Visual complexity prediction bridges computer vision and human perception, yet the necessity of linguistic information remains unclear. This paper introduces DReX, a purely visual model that—without any textual modality—achieves human-perception alignment by fusing semantic representations from DINOv3 (ViT-S/16) and multi-scale convolutional features from ResNet-50 via a learnable attention mechanism. With only 1/21.5 the parameters of state-of-the-art multimodal approaches, DReX achieves a Pearson correlation coefficient of 0.9581 on the IC9600 benchmark, outperforming prior methods in RMSE, MAE, and Spearman rank correlation, while demonstrating strong cross-dataset generalization. Its core contributions are: (i) empirically validating that language is unnecessary for accurate visual complexity prediction; and (ii) establishing an efficient, lightweight, vision-only modeling paradigm that sets a new standard for parameter efficiency and perceptual fidelity.

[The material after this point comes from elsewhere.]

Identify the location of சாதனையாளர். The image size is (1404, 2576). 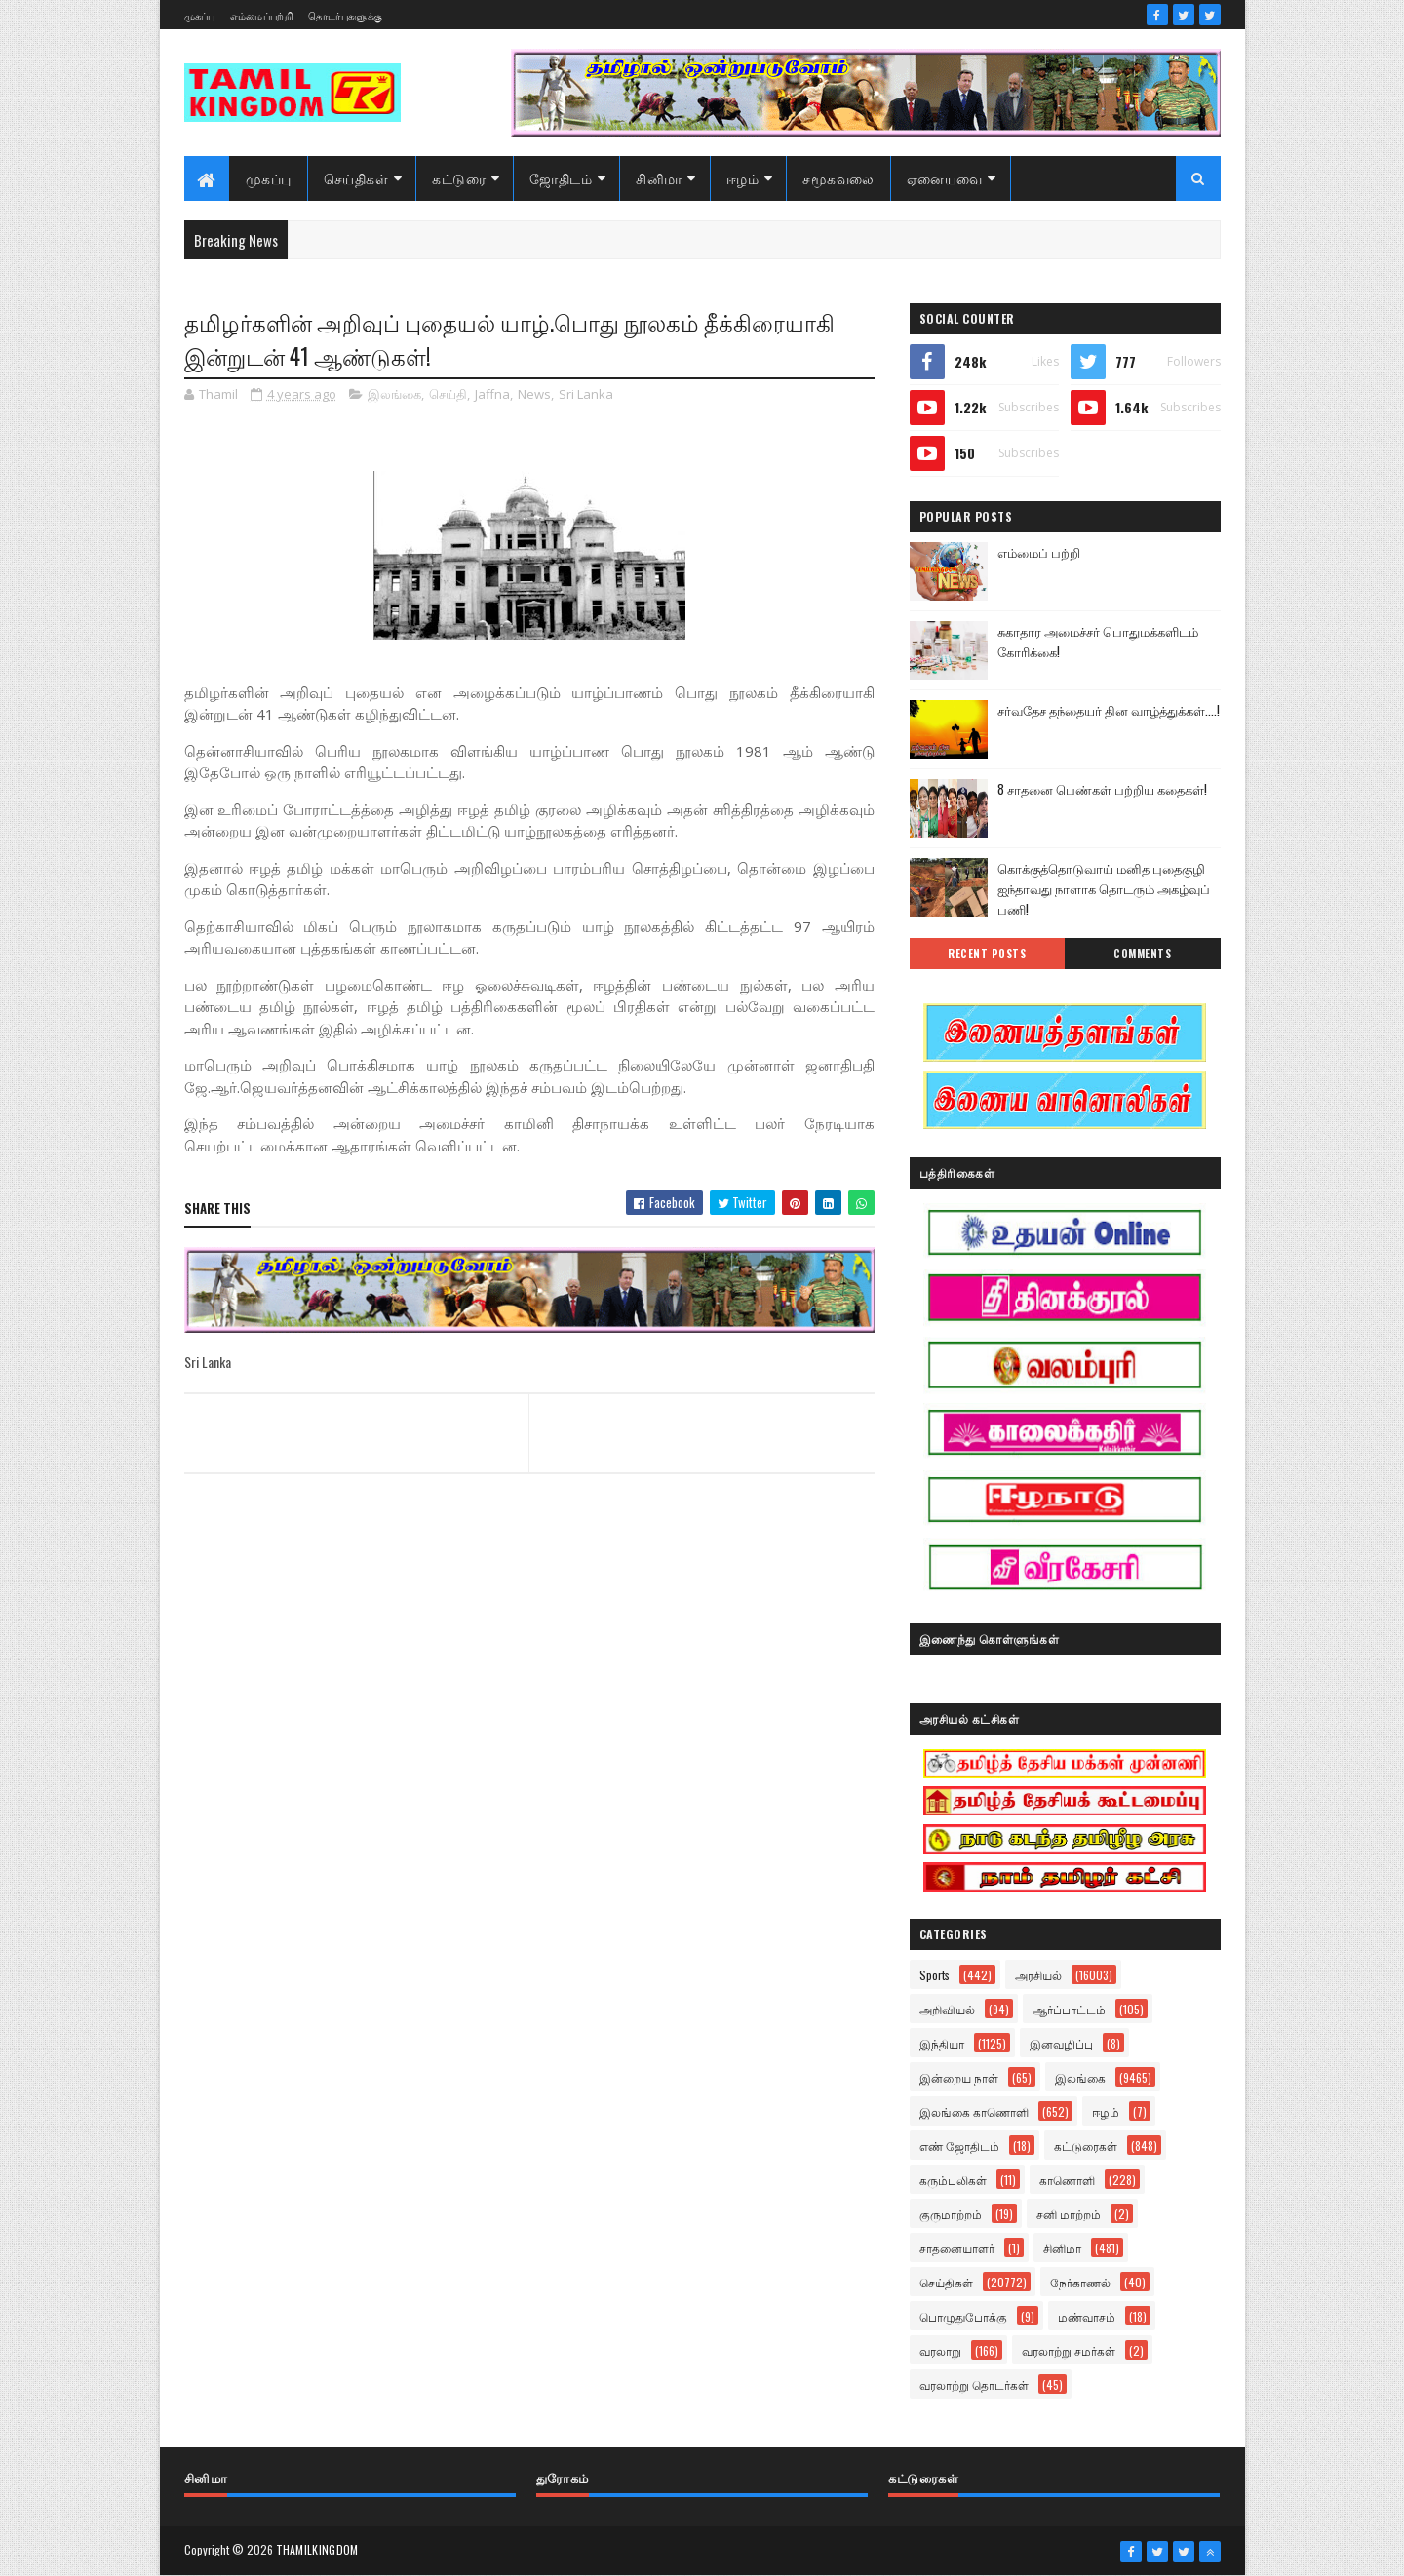
(956, 2248).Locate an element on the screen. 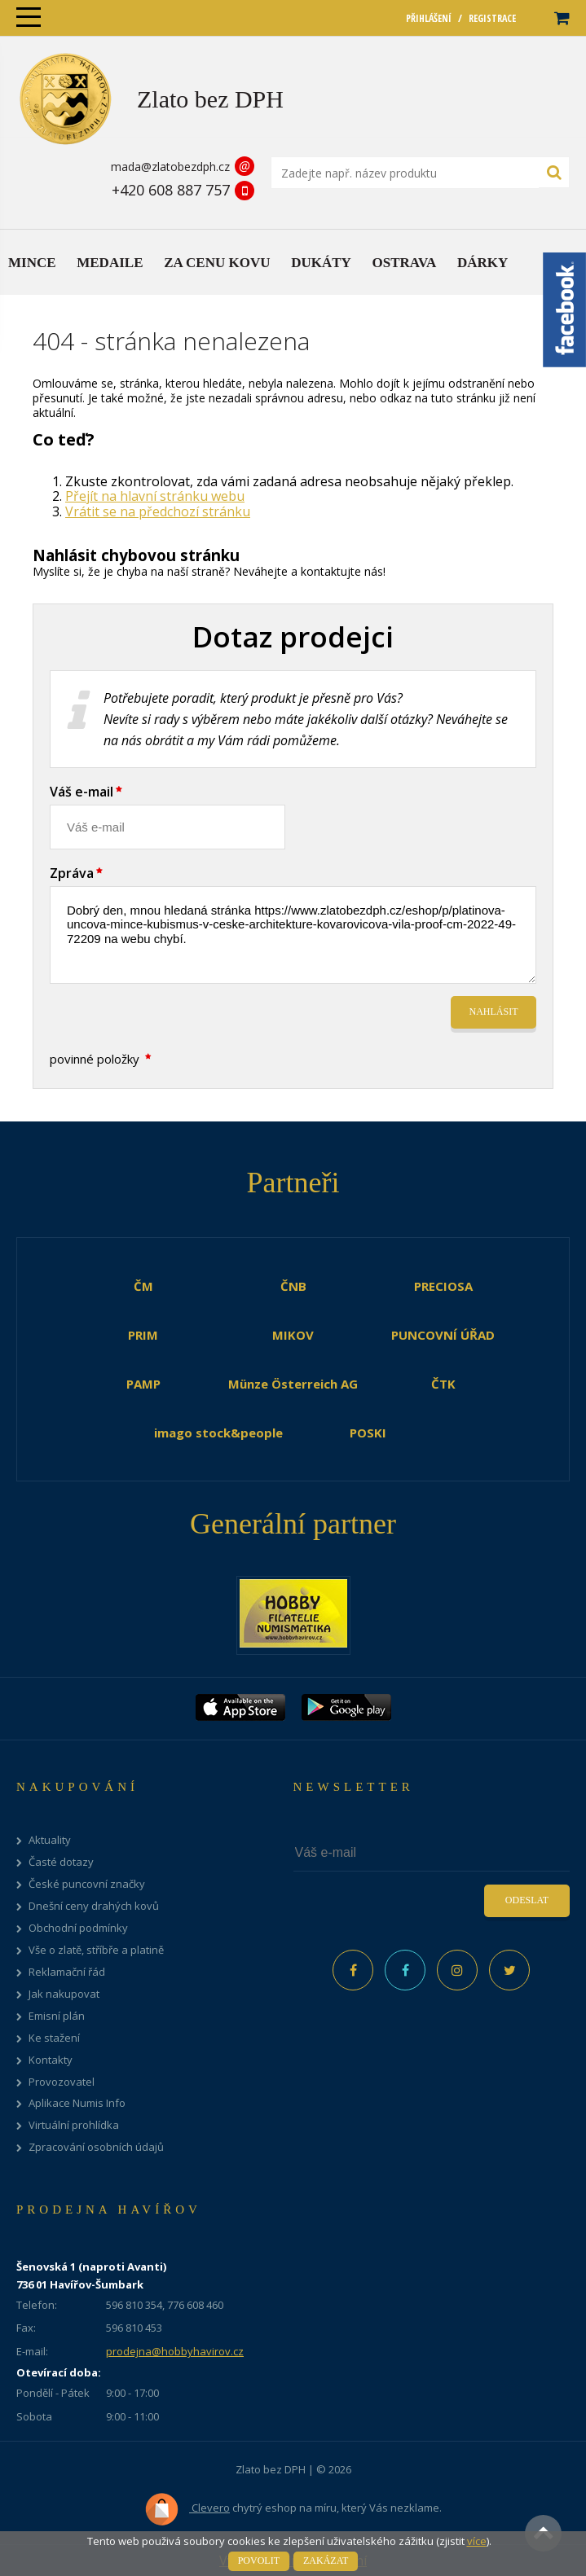 The image size is (586, 2576). Odeslat is located at coordinates (527, 1900).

Visual complexity prediction is a fundamental problem in computer vision with applications in image compression, retrieval, and classification. Understanding what makes humans perceive an image as complex is also a long-standing question in cognitive science. Recent approaches have leveraged multimodal models that combine visual and linguistic representations, but it remains unclear whether language information is necessary for this task. We propose DReX (DINO-ResNet Fusion), a vision-only model that fuses self-supervised and convolutional representations through a learnable attention mechanism to predict image complexity. Our architecture integrates multi-scale hierarchical features from ResNet-50 with semantically rich representations from DINOv3 ViT-S/16, enabling the model to capture both low-level texture patterns and high-level semantic structure. DReX achieves state-of-the-art performance on the IC9600 benchmark (Pearson r = 0.9581), surpassing previous methods--including those trained on multimodal image-text data--while using approximately 21.5x fewer learnable parameters. Furthermore, DReX generalizes robustly across multiple datasets and metrics, achieving superior results on Pearson and Spearman correlation, Root Mean Square Error (RMSE), and Mean Absolute Error (MAE). Ablation and attention analyses confirm that DReX leverages complementary cues from both backbones, with the DINOv3 [CLS] token enhancing sensitivity to visual complexity. Our findings suggest that visual features alone can be sufficient for human-aligned complexity prediction and that, when properly fused, self-supervised transformers and supervised deep convolutional neural networks offer complementary and synergistic benefits for this task.